Николетина насупился:
— А ты, старая, спустись-ка на дорогу, посмотри, как там перья летят. Гада этого — видимо-невидимо.
— Чего ж было в драку лезть, коли силы не хватает? — набросилась бабка на Николетину. — Это вам-то да с десятью державами воевать!
— А ты бы согласилась, чтобы тебя дома за печкой убивали безо всякого? — хмуро пробурчал Николетина.
— Кабы думала соглашаться, не потащилась бы на Грмеч! — отрезала бабка, яростно мешая мамалыгу.
С другой стороны костра весело закричал ребенок:
— Баба, баба, вон чей-то козел на наш шалаш залез!
Бабка сердито вскочила и, вымещая гнев на козле, стала хлестать его веткой, понося его бороду.

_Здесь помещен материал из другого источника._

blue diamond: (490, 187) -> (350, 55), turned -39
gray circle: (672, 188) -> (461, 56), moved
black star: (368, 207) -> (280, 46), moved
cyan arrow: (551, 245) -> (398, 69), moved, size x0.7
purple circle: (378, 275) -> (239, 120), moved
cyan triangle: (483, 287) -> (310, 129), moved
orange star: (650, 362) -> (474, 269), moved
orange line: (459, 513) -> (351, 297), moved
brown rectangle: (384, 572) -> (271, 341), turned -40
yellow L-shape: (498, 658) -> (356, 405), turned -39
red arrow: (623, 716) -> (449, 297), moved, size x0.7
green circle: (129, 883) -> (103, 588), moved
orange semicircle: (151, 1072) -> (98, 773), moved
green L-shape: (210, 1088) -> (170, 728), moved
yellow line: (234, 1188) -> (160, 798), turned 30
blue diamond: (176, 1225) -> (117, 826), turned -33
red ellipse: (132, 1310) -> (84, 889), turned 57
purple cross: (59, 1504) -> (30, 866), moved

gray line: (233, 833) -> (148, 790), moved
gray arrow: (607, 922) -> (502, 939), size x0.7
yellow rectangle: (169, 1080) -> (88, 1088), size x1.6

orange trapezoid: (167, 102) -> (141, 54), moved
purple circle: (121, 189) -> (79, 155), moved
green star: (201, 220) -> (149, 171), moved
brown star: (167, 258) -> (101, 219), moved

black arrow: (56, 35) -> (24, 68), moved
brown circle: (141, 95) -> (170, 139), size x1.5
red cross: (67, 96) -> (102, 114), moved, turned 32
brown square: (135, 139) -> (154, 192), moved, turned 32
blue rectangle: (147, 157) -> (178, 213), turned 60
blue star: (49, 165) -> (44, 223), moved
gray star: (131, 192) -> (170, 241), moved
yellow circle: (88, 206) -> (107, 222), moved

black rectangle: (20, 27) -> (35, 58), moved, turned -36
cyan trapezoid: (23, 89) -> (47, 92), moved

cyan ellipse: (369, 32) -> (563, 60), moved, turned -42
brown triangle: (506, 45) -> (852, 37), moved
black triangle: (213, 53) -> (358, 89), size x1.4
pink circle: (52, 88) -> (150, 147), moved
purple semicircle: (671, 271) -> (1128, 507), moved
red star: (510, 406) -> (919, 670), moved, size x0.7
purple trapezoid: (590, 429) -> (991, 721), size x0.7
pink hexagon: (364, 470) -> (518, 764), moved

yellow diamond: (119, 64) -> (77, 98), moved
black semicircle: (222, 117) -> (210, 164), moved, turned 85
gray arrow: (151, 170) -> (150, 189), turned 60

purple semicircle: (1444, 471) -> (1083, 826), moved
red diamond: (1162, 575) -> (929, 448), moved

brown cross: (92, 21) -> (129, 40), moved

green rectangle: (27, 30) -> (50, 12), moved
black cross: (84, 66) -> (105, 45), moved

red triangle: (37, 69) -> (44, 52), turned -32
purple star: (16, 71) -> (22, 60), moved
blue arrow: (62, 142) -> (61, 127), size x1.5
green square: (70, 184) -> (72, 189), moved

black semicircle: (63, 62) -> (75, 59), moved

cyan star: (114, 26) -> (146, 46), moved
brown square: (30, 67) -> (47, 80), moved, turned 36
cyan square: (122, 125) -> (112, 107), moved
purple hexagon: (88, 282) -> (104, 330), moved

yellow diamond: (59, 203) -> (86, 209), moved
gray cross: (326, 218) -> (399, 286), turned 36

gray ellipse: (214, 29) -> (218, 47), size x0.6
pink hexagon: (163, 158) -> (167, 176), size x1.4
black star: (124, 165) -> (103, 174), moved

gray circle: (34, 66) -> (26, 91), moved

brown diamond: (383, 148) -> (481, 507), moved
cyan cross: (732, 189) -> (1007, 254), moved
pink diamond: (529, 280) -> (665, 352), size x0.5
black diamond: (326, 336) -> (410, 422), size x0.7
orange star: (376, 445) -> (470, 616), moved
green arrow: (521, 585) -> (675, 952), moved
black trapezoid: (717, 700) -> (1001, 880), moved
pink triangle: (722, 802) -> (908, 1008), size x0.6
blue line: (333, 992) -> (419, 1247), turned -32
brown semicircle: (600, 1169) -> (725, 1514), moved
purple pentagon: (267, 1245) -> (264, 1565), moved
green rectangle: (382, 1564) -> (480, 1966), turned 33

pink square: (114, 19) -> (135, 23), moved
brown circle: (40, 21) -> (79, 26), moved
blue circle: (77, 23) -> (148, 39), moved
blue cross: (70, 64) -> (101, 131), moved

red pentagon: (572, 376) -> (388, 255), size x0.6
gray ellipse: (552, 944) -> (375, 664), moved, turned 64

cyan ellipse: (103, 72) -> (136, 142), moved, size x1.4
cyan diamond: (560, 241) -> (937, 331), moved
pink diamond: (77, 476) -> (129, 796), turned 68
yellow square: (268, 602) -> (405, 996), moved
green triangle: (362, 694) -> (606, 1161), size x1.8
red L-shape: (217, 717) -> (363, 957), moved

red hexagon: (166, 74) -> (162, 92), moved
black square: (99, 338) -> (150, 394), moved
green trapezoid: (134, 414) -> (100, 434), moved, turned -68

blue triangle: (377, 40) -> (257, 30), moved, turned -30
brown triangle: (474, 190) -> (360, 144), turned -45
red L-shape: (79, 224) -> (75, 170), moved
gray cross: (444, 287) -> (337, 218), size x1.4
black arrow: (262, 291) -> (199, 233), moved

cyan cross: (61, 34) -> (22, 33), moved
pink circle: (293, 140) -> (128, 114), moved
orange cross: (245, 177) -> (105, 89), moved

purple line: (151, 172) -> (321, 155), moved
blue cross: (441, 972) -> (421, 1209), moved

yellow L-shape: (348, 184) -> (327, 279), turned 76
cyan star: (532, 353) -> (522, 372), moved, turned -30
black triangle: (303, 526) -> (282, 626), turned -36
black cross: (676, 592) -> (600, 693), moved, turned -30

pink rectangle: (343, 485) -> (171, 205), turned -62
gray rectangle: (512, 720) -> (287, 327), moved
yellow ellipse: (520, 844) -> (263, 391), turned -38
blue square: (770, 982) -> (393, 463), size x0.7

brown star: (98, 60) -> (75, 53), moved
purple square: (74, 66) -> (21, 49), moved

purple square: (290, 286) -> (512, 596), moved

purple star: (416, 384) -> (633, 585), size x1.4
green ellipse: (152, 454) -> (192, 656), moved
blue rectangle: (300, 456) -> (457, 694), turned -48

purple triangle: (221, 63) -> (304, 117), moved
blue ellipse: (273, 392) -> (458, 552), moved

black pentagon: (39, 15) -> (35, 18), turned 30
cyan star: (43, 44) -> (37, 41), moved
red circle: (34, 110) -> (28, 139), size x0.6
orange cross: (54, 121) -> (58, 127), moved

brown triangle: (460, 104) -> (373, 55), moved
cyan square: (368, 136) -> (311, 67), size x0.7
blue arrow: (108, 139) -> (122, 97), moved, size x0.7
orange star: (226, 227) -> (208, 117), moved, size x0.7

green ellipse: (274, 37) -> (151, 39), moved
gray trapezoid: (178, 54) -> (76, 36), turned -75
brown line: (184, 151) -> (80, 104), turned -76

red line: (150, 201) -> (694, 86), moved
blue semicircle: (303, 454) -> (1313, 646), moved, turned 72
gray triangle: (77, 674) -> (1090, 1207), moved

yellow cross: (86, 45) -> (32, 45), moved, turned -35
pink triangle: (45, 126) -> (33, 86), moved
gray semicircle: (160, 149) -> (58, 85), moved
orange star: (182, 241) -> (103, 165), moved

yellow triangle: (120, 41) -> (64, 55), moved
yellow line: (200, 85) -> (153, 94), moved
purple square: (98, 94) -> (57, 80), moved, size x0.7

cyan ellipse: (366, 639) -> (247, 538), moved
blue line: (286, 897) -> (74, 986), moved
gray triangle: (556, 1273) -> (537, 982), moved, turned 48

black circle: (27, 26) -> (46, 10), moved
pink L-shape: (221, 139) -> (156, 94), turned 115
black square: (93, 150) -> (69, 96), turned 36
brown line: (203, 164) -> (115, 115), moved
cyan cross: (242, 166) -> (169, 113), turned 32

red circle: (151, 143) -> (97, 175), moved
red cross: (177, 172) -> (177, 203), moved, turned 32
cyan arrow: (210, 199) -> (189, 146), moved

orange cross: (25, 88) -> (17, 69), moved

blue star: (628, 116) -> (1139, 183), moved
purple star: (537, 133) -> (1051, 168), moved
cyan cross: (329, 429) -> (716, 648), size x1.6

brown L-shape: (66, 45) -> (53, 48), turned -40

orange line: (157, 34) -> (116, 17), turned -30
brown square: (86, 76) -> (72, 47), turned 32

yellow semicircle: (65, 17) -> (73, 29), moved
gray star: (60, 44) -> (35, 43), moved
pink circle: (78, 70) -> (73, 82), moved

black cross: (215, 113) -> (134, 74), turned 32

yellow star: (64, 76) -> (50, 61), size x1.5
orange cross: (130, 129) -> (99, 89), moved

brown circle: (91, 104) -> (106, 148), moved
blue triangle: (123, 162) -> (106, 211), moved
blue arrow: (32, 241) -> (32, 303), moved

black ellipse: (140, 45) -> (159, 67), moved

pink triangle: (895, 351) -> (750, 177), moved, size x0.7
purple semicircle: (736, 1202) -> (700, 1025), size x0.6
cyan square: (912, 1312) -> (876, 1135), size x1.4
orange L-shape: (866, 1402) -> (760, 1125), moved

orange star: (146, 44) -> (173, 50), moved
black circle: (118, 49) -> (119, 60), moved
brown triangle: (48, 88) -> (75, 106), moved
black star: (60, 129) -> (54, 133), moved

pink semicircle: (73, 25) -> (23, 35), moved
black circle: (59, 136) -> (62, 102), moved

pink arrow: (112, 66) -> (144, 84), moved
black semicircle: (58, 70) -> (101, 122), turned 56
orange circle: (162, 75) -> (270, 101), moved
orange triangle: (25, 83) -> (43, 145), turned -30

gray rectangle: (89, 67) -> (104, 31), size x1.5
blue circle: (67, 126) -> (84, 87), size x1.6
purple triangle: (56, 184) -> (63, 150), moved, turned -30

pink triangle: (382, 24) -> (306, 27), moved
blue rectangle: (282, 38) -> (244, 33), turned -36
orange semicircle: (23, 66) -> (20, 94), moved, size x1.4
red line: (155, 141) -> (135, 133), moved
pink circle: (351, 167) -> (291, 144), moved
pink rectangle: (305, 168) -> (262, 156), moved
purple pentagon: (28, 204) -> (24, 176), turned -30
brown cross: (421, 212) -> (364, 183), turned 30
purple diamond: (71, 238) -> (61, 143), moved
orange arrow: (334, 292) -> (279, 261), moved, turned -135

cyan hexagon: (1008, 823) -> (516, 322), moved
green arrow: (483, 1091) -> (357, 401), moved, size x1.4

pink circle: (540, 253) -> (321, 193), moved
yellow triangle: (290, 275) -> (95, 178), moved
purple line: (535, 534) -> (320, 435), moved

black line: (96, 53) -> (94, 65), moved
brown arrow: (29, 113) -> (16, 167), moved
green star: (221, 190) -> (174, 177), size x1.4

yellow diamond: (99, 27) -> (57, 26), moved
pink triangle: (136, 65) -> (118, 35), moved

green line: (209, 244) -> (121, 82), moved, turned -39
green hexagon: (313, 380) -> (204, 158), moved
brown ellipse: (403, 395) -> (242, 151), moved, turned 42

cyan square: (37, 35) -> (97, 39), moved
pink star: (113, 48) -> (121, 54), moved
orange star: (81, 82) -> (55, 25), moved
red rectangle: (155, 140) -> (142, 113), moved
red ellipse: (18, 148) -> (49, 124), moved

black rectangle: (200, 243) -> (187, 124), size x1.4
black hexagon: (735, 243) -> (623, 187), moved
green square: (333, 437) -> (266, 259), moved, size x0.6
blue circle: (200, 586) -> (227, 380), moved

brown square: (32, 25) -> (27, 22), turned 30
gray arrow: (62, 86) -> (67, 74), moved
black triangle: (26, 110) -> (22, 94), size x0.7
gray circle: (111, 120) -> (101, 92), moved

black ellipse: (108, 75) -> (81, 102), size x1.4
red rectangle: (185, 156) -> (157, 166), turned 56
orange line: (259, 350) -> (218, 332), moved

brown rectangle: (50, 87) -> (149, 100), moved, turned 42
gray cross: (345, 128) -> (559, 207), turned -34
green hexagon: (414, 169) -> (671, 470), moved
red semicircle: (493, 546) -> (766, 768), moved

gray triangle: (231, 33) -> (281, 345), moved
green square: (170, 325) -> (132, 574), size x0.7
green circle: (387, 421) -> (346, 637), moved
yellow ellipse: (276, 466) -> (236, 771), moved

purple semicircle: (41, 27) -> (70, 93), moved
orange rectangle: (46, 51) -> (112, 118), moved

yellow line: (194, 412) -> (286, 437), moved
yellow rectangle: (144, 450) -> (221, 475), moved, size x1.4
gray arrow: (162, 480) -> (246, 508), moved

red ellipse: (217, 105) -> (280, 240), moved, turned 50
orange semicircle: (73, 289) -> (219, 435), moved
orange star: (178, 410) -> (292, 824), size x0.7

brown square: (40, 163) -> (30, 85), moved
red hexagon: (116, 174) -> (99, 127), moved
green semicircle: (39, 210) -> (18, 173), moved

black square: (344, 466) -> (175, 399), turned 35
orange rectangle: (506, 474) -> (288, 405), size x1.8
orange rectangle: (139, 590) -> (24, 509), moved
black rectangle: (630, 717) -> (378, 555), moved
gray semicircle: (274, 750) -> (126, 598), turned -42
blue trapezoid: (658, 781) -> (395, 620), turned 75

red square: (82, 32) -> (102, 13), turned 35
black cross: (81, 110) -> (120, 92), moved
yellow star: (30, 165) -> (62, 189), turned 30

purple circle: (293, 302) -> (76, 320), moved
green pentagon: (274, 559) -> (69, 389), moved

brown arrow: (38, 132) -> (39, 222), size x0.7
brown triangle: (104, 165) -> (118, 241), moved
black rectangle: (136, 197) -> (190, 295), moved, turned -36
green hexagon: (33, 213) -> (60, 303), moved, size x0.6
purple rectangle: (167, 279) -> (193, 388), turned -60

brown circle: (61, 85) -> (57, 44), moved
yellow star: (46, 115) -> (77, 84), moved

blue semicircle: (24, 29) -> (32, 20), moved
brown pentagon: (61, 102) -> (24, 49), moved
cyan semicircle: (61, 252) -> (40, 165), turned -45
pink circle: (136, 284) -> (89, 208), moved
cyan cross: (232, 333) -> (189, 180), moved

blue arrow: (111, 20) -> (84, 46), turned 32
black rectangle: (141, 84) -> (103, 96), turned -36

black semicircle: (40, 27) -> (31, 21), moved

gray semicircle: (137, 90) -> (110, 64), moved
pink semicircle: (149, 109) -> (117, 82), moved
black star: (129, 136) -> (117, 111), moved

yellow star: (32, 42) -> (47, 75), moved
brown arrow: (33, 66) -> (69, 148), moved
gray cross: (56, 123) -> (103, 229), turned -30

Вернувшись к костру, она поправила на голове платок и уже дружелюбнее спросила Николетину:
— А где, чадо, твоя шапка? Голова-то у тебя простынет.
— Где? У фрицев осталась! — процедил Николетина, собирая по карманам завалявшиеся патроны.
Бабка дала внучатам миску мамалыги, посмотрела исподлобья на Николетину, а потом заглянула в свой горшок, положила на щербатую тарелку каши и протянула ему.
— На, товарищ, поешь.
— Не хочу! — отрезал Николетина и отвернулся от тарелки, а у самого рот наполнился слюной. Ел он последний раз вчера утром.
— Бери, бери, ешь! — примирительно сказала бабка, ставя тарелку возле нею на бревно.
Николетина, нахмурившись, искоса оглядел тарелку с едой и опять отвернулся.
— Пропади она пропадом, твоя мамалыга. Им снеси, на дорогу, они небось тебе милее, чем наша армия.
У бабки рука так и застыла, и ложка упала в горшок. Задетая за живое, она медленно подняла взгляд на партизана.
— Эх, сыночек, не надо так. Они нам какую беду принесли, а ты — подавай им обед! Или я хуже всех под Грмечем?
— А что ж ты нас тогда костишь? Мало нам немцев, еще и ты — «удрали»! Лучше бы и мне остаться под Бенаковцем.
Бабка понурилась над горшком и начала всхлипывать:
— Да не корю я вас, сыночек, это горе меня одолело, а ты сразу и… Вот до чего дожила — партизан из моих рук не хочет ложку мамалыги взять, будто я чумная какая.